● What the task requires
Look for the word "Where" in the material below. Copy each line that has it.

======== Listed records ========

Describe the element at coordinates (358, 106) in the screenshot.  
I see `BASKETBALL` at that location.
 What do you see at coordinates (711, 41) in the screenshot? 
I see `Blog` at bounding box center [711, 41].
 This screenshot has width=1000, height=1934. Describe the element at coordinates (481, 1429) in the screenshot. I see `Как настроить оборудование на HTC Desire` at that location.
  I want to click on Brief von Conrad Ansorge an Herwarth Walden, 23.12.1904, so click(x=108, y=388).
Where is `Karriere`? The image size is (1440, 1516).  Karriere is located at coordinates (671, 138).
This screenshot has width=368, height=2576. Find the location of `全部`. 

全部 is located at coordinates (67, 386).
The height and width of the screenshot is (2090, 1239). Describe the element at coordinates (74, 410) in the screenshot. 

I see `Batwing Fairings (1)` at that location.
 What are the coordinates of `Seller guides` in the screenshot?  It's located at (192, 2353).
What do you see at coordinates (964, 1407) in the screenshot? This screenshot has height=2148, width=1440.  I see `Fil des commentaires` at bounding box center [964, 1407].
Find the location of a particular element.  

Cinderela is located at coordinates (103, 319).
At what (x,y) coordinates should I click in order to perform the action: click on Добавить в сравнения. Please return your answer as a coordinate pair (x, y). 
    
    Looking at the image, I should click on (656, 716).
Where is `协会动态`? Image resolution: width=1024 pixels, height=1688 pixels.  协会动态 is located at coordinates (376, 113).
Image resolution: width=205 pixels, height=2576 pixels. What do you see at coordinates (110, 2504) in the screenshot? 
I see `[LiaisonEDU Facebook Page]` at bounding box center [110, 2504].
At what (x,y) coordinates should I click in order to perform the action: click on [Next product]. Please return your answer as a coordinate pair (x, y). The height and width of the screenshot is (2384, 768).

========

● Output below
Where is `Karriere`? The image size is (1440, 1516).  Karriere is located at coordinates (671, 138).
Where is `协会动态`? Image resolution: width=1024 pixels, height=1688 pixels.  协会动态 is located at coordinates (376, 113).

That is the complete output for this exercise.